Ao longo da carreira, já expôs no Museu de Arte Contemporânea de Mato Grosso do Sul (MARCO), na Galeria de Artes Visuais da UFMS e no Museu Casa-quintal Manoel de Barros. Também participou de eventos culturais como o Campão Cultural, o Festival América do Sul e o Festival de Inverno de Bonito.
Parte de sua produção integra acervos públicos de Mato Grosso do Sul. O projeto “O que permanece em nós?” também consta em registros oficiais de seleção cultural publicados pelo Estado.
Acessibilidade
Além das pinturas e da instalação sonora, a exposição terá ações de mediação educativa e recursos de acessibilidade.
Estão previstos interpretação em Libras, audiodescrição das obras por meio de QR Code e materiais audiovisuais com legendas.

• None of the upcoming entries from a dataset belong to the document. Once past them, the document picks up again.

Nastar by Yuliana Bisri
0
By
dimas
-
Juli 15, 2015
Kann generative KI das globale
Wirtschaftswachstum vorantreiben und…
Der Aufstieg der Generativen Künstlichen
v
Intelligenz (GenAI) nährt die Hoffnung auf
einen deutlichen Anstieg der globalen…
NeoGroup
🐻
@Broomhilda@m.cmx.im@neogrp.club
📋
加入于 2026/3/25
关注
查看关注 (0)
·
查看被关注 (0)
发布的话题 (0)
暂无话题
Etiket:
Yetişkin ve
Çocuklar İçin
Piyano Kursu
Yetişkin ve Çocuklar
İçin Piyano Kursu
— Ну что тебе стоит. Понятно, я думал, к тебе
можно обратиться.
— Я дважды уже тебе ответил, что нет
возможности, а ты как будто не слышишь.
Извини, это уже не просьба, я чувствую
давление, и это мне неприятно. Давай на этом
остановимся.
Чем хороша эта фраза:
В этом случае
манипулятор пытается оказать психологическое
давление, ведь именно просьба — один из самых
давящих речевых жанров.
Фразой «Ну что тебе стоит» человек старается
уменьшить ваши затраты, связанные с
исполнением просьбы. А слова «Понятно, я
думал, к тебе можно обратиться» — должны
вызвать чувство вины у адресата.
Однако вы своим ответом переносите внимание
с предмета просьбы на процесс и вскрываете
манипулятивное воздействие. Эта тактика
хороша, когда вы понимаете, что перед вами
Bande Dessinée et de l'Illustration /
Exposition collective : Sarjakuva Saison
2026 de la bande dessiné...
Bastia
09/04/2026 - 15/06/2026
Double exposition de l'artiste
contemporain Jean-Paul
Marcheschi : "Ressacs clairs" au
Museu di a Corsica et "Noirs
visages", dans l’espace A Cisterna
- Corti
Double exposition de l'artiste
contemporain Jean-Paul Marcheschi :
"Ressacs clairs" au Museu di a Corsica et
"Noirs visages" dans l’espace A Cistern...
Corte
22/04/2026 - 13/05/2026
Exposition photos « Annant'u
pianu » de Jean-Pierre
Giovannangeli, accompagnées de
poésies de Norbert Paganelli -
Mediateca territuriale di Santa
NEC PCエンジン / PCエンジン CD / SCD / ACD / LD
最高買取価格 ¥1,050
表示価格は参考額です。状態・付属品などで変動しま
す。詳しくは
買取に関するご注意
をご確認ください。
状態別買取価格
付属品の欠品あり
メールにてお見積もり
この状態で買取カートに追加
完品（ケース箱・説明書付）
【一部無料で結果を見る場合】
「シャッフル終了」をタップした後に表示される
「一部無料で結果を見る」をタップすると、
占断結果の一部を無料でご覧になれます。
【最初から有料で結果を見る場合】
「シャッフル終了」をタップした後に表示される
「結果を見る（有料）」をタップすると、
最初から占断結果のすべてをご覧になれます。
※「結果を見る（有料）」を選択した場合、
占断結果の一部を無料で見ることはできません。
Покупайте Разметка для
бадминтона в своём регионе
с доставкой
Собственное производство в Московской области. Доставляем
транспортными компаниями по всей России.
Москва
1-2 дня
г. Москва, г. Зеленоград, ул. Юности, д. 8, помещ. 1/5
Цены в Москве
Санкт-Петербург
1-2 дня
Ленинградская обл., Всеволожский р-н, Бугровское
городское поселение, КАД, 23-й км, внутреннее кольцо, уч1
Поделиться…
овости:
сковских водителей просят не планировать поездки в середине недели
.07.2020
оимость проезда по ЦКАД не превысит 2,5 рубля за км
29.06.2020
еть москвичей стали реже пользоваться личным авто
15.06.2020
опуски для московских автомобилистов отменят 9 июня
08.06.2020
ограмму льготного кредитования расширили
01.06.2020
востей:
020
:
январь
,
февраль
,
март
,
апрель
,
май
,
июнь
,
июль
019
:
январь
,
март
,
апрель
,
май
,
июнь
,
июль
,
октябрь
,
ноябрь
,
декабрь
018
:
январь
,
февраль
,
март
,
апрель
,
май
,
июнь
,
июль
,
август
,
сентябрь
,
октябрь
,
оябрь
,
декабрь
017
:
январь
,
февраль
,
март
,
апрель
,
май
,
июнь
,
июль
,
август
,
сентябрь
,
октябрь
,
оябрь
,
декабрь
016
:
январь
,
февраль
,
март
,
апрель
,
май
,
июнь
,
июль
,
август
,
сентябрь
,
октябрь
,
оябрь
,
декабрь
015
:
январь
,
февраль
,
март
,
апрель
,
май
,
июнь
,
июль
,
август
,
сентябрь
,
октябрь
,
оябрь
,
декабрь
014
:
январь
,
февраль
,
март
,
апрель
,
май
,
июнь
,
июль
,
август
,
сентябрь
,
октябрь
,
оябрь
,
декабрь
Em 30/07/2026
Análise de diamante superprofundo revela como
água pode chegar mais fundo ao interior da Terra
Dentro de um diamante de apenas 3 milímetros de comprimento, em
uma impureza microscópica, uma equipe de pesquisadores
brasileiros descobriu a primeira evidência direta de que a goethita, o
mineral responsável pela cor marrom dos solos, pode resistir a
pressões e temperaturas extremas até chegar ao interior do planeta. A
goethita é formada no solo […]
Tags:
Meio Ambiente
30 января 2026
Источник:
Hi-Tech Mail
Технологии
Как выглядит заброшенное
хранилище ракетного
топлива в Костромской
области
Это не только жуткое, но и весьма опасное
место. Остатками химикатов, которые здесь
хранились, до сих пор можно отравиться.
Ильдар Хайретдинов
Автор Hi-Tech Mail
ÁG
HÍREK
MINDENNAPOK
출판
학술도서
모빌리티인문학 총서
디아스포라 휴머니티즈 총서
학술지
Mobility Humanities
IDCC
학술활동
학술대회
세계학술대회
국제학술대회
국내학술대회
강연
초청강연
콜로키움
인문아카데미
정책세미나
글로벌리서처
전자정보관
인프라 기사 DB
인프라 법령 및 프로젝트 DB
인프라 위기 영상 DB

A proposta amplia a experiência para diferentes públicos e reforça a intenção de fazer da exposição não apenas um espaço de observação, mas também de escuta e interação.
Serviço
Exposição “O que permanece em nós?” – Wendel Fontes
- Abertura: 2 de outubro de 2026, às 19h, com apresentação do duo Vosmecê.
- Período: de 2 a 30 de outubro de 2026.
- Visitação: terça a sexta-feira, das 8h às 20h; sábado, das 8h às 22h; domingo, conforme o funcionamento do Teatro Aracy Balabanian.
- Local: Galeria Wega Nery, no Centro Cultural José Octávio Guizzo, Rua 26 de Agosto, 453, Centro, Campo Grande.
- Entrada: gratuita.
- Acessibilidade: Libras, audiodescrição por QR Code e materiais audiovisuais com legendas.